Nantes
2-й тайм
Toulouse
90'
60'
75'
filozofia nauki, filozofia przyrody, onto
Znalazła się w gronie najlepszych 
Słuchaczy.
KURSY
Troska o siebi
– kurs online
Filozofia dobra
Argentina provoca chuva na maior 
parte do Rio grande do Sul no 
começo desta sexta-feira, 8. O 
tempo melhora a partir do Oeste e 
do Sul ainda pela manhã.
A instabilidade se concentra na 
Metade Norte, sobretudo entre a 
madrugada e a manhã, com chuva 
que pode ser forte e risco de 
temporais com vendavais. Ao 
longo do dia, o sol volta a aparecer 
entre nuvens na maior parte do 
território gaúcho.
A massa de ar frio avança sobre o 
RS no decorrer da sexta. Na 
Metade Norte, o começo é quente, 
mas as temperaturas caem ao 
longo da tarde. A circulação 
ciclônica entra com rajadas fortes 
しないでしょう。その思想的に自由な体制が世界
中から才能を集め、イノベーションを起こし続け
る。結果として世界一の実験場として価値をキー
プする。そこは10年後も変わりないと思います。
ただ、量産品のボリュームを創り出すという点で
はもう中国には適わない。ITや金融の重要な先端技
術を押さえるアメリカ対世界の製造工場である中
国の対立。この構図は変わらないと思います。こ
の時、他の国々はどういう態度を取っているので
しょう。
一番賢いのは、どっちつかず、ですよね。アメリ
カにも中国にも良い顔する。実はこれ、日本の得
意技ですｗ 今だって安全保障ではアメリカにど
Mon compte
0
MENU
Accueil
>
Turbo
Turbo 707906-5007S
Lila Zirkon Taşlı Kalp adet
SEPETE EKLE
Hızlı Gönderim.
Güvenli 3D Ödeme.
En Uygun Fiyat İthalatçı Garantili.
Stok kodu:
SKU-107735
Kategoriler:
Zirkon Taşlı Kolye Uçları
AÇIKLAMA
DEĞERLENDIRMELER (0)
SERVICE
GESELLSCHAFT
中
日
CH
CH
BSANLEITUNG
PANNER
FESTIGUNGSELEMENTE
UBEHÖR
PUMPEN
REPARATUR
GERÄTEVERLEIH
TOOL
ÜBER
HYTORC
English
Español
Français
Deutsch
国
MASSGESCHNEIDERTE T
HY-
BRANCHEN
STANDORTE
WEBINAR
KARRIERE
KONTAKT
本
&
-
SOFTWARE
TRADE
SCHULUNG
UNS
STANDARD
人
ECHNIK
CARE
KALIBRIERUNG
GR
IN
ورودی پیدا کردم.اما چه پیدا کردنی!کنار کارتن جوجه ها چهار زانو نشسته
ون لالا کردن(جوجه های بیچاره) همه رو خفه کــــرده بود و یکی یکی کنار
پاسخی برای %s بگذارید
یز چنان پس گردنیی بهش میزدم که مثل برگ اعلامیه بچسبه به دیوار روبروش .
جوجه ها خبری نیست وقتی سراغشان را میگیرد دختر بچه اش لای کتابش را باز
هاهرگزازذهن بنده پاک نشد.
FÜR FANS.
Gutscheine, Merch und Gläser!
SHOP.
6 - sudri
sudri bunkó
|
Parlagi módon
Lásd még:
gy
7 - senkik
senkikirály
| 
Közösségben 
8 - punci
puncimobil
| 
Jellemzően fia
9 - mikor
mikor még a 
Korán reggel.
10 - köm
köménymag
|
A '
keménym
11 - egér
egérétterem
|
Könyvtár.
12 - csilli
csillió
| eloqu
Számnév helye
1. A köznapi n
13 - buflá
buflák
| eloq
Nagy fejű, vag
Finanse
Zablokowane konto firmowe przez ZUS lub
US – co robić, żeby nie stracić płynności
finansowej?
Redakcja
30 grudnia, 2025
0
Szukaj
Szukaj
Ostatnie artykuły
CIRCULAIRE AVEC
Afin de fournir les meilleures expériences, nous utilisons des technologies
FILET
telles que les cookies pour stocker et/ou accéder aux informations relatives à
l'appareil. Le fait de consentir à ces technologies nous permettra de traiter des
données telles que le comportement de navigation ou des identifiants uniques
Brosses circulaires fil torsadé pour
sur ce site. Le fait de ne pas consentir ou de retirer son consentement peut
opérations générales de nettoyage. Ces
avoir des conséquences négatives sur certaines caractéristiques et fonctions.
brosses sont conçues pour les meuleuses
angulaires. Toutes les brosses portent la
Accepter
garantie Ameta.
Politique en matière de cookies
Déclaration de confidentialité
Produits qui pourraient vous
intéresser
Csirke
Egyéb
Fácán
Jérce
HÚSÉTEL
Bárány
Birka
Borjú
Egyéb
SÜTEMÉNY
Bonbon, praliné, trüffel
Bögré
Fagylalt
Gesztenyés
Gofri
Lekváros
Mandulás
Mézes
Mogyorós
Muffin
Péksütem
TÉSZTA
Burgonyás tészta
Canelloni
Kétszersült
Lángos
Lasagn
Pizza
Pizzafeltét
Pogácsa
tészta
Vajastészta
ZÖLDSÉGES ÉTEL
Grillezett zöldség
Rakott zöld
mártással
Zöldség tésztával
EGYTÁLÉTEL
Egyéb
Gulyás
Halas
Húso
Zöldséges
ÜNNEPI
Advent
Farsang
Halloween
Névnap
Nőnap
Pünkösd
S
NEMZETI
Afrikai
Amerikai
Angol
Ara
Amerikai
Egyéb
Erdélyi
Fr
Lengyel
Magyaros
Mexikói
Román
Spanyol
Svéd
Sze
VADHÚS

----

=== EXERCISE AIM ===
Look through the material above and print exactly the lines from the one containing "MASSGESCHNEIDERTE T" to the one containing "Brosses circulaires fil torsadé pour", both included, and nothing more.

=== OUTPUT OF THE EXERCISE ===
MASSGESCHNEIDERTE T
HY-
BRANCHEN
STANDORTE
WEBINAR
KARRIERE
KONTAKT
本
&
-
SOFTWARE
TRADE
SCHULUNG
UNS
STANDARD
人
ECHNIK
CARE
KALIBRIERUNG
GR
IN
ورودی پیدا کردم.اما چه پیدا کردنی!کنار کارتن جوجه ها چهار زانو نشسته
ون لالا کردن(جوجه های بیچاره) همه رو خفه کــــرده بود و یکی یکی کنار
پاسخی برای %s بگذارید
یز چنان پس گردنیی بهش میزدم که مثل برگ اعلامیه بچسبه به دیوار روبروش .
جوجه ها خبری نیست وقتی سراغشان را میگیرد دختر بچه اش لای کتابش را باز
هاهرگزازذهن بنده پاک نشد.
FÜR FANS.
Gutscheine, Merch und Gläser!
SHOP.
6 - sudri
sudri bunkó
|
Parlagi módon
Lásd még:
gy
7 - senkik
senkikirály
| 
Közösségben 
8 - punci
puncimobil
| 
Jellemzően fia
9 - mikor
mikor még a 
Korán reggel.
10 - köm
köménymag
|
A '
keménym
11 - egér
egérétterem
|
Könyvtár.
12 - csilli
csillió
| eloqu
Számnév helye
1. A köznapi n
13 - buflá
buflák
| eloq
Nagy fejű, vag
Finanse
Zablokowane konto firmowe przez ZUS lub
US – co robić, żeby nie stracić płynności
finansowej?
Redakcja
30 grudnia, 2025
0
Szukaj
Szukaj
Ostatnie artykuły
CIRCULAIRE AVEC
Afin de fournir les meilleures expériences, nous utilisons des technologies
FILET
telles que les cookies pour stocker et/ou accéder aux informations relatives à
l'appareil. Le fait de consentir à ces technologies nous permettra de traiter des
données telles que le comportement de navigation ou des identifiants uniques
Brosses circulaires fil torsadé pour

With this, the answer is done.